Catholic Medical Center v. NH-VT Hospitalization Service, Inc.

546 F. Supp. 297, 1982 U.S. Dist. LEXIS 14275
CourtDistrict Court, D. New Hampshire
DecidedAugust 20, 1982
Docket1:01-adr-00004
StatusPublished
Cited by5 cases

This text of 546 F. Supp. 297 (Catholic Medical Center v. NH-VT Hospitalization Service, Inc.) is published on Counsel Stack Legal Research, covering District Court, D. New Hampshire primary law. Counsel Stack provides free access to over 12 million legal documents including statutes, case law, regulations, and constitutions.

Bluebook
Catholic Medical Center v.

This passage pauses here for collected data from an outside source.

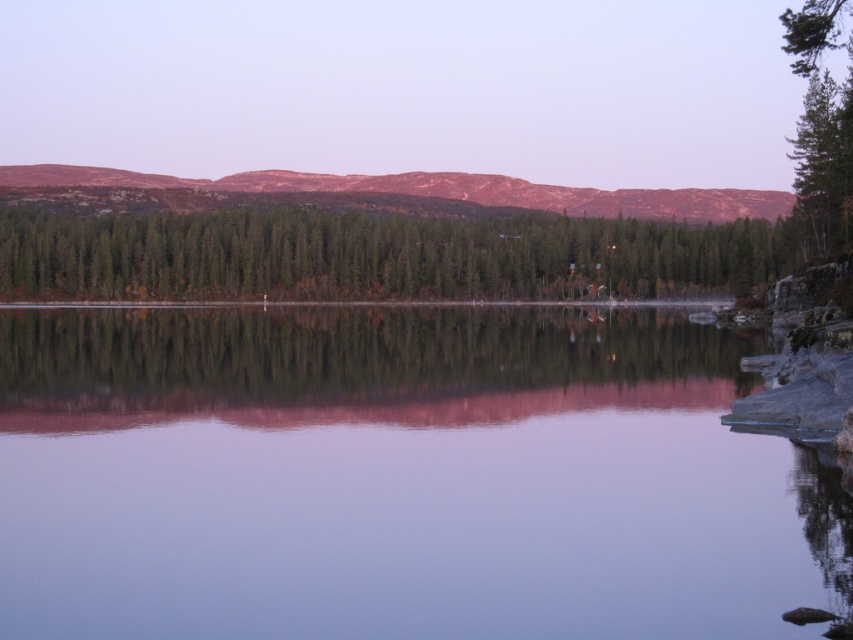 Does transparent water at center appear on the left side of green textured tree at right?

Yes, transparent water at center is to the left of green textured tree at right.

Who is higher up, transparent water at center or green textured tree at right?

Positioned higher is green textured tree at right.

Is point (294, 348) positioned after point (830, 186)?

No, it is not.

At what (x,y) coordinates should I click in order to perform the action: click on transparent water at center. Please return your answer as a coordinate pair (x, y). Looking at the image, I should click on (399, 477).

Does green matte trees at center have a greater width compared to rustic brown mountain at upper center?

No.

Is green matte trees at center to the left of rustic brown mountain at upper center from the viewer's perspective?

Incorrect, green matte trees at center is not on the left side of rustic brown mountain at upper center.

Is point (4, 298) farther from camera compared to point (677, 212)?

No.

In order to click on green matte trees at center in this screenshot , I will do `click(374, 256)`.

Is rustic brown mountain at upper center closer to camera compared to green textured tree at right?

No, it is not.

Can you confirm if rustic brown mountain at upper center is taller than green textured tree at right?

No, rustic brown mountain at upper center is not taller than green textured tree at right.

Locate an element on the screen. The image size is (853, 640). rustic brown mountain at upper center is located at coordinates (437, 189).

I want to click on rustic brown mountain at upper center, so pos(437,189). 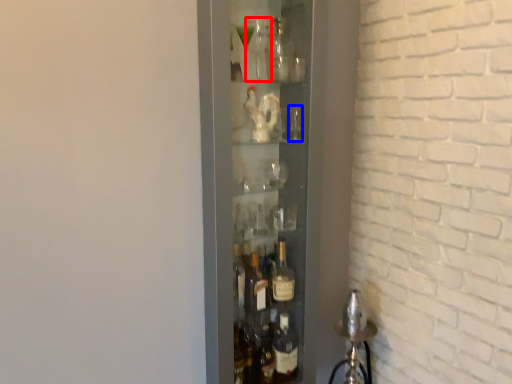 Question: Which object is further to the camera taking this photo, bottle (highlighted by a red box) or shot glass (highlighted by a blue box)?

Choices:
 (A) bottle
 (B) shot glass

Answer: (B) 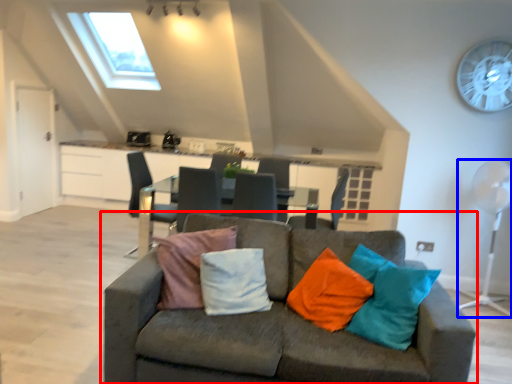 Question: Which point is closer to the camera, studio couch (highlighted by a red box) or mechanical fan (highlighted by a blue box)?

Choices:
 (A) studio couch
 (B) mechanical fan

Answer: (A) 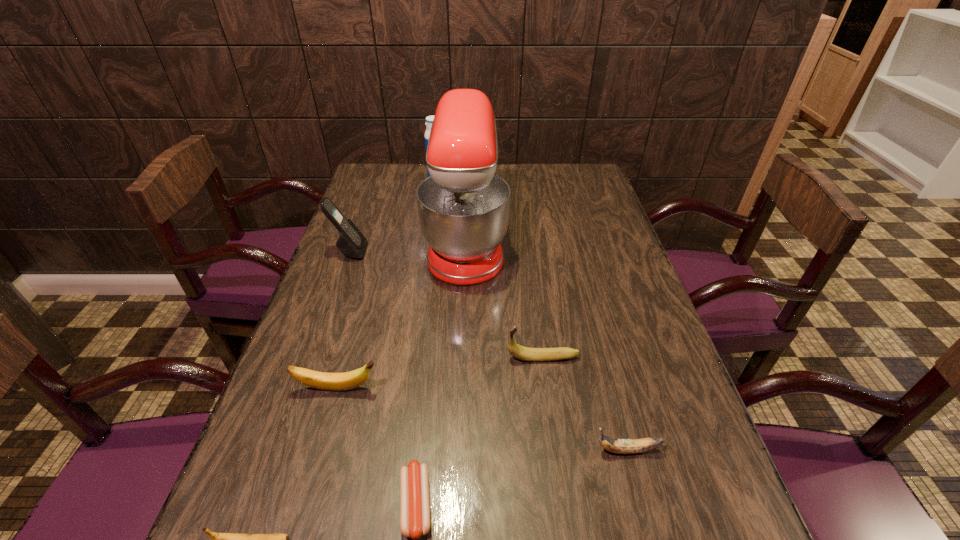 You are a GUI agent. You are given a task and a screenshot of the screen. Output one action in this format:
    pyautogui.click(x=<x>, y=<y>)
    Task: Click on the mixer
    Image resolution: width=960 pixels, height=540 pixels.
    Given the screenshot: What is the action you would take?
    pyautogui.click(x=463, y=206)

Where is `the seventh shortest object`? This screenshot has width=960, height=540. the seventh shortest object is located at coordinates (429, 119).

You are a GUI agent. You are given a task and a screenshot of the screen. Output one action in this format:
    pyautogui.click(x=<x>, y=<y>)
    Task: Click on the farthest object
    This screenshot has width=960, height=540.
    Given the screenshot: What is the action you would take?
    pyautogui.click(x=429, y=119)

Image resolution: width=960 pixels, height=540 pixels. Identify the location of cellular telephone. (351, 242).

You are a GUI agent. You are given a task and a screenshot of the screen. Output one action in this format:
    pyautogui.click(x=<x>, y=<y>)
    Task: Click on the fourth farthest object
    The width and height of the screenshot is (960, 540).
    Given the screenshot: What is the action you would take?
    pyautogui.click(x=520, y=352)

This screenshot has width=960, height=540. Find the location of `the third nearest banana`. the third nearest banana is located at coordinates (348, 380).

At what (x,y) coordinates should I click in order to perform the action: click on the sixth farthest object. Please return your answer as a coordinate pair (x, y). The width and height of the screenshot is (960, 540). Looking at the image, I should click on (619, 446).

Find the location of a particular element. This screenshot has height=540, width=960. vacant space located 0.110m on the front-facing side of the mixer is located at coordinates (543, 244).

Locate an element on the screen. This screenshot has width=960, height=540. free space located 0.360m on the front of the second tallest object is located at coordinates (427, 244).

Where is `vacant space located 0.080m on the front-facing side of the third tallest object`? This screenshot has width=960, height=540. vacant space located 0.080m on the front-facing side of the third tallest object is located at coordinates (394, 252). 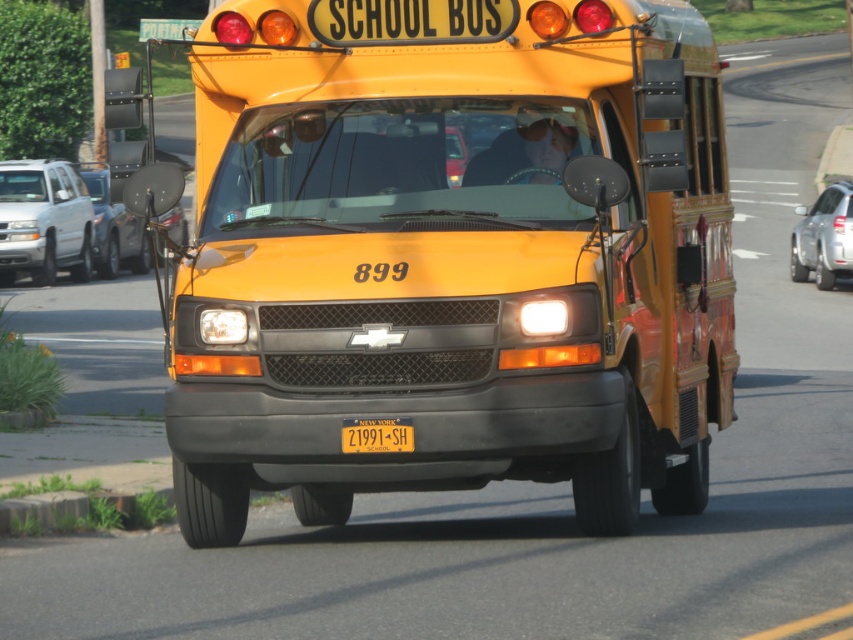 Question: Does yellow matte school bus at center appear under yellow matte license plate at center?

Choices:
 (A) no
 (B) yes

Answer: (A)

Question: Among these objects, which one is farthest from the camera?

Choices:
 (A) yellow matte license plate at center
 (B) yellow matte school bus at center

Answer: (B)

Question: Estimate the real-world distances between objects in this image. Which object is closer to the white matte suv at left?

Choices:
 (A) metallic silver car at left
 (B) yellow matte school bus at center
 (C) yellow matte license plate at center
 (D) satin silver car at right

Answer: (A)

Question: Can you confirm if white matte suv at left is positioned above satin silver car at right?

Choices:
 (A) yes
 (B) no

Answer: (A)

Question: Is the position of satin silver car at right less distant than that of metallic silver car at left?

Choices:
 (A) yes
 (B) no

Answer: (B)

Question: Which point appears closest to the camera in this image?

Choices:
 (A) (364, 422)
 (B) (28, 224)
 (C) (819, 218)

Answer: (A) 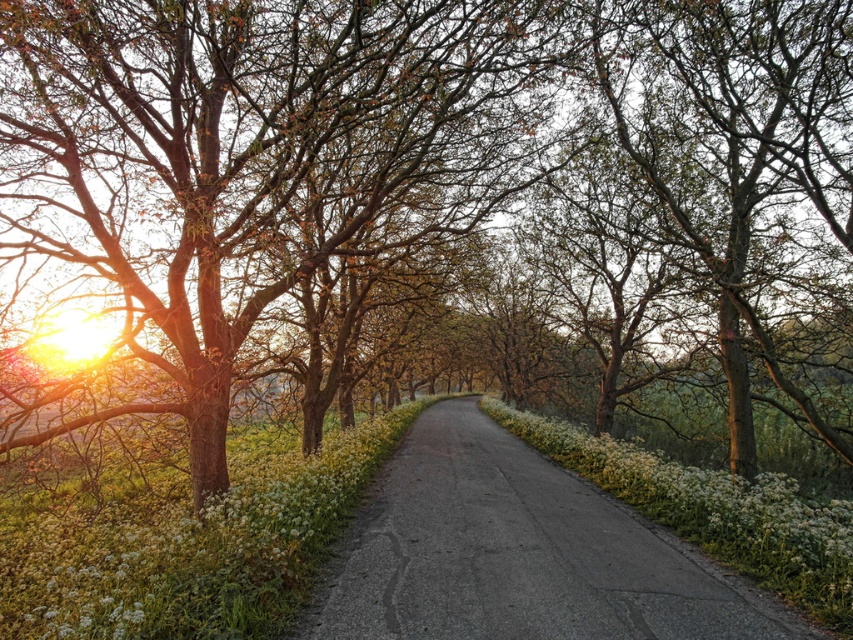 Can you confirm if asphalt road at center is positioned above white matte flower at center-left?

Yes.

Can you confirm if asphalt road at center is positioned to the left of white matte flower at center-left?

Incorrect, asphalt road at center is not on the left side of white matte flower at center-left.

Where is `asphalt road at center`? asphalt road at center is located at coordinates (519, 554).

Where is `asphalt road at center`? The width and height of the screenshot is (853, 640). asphalt road at center is located at coordinates (519, 554).

Between point (282, 285) and point (300, 584), which one is positioned in front?

Point (300, 584) is more forward.

Between point (45, 296) and point (262, 493), which one is positioned behind?

Positioned behind is point (45, 296).

Is point (256, 292) farther from viewer compared to point (0, 522)?

No.

Locate an element on the screen. brown textured tree at left is located at coordinates (242, 172).

Does brown textured tree at left have a greater height compared to asphalt road at center?

Indeed, brown textured tree at left has a greater height compared to asphalt road at center.

Is brown textured tree at left further to camera compared to asphalt road at center?

Yes.

Locate an element on the screen. Image resolution: width=853 pixels, height=640 pixels. brown textured tree at left is located at coordinates (242, 172).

NH-VT Hospitalization Service, Inc., 546 F. Supp. 297, 1982 U.S. Dist. LEXIS 14275 (D.N.H. 1982).

Opinion

ORDER

DEVINE, Chief Judge.

Catholic Medical Center (“CMC”), a hospital situated in Manchester, New Hampshire, brought this action under 42 U.S.C. § 1395oo (f) for review of a decision by the Secretary of Health and Human Services (“Secretary”). The final decision of the Secretary found plaintiff not entitled to Medicare reimbursement either for the *298 costs of care to indigent persons pursuant to CMC’s Hill-Burton obligation or for the costs of Medicare patients’ bedside telephones. For the reasons set forth below, the decision of the Secretary is affirmed.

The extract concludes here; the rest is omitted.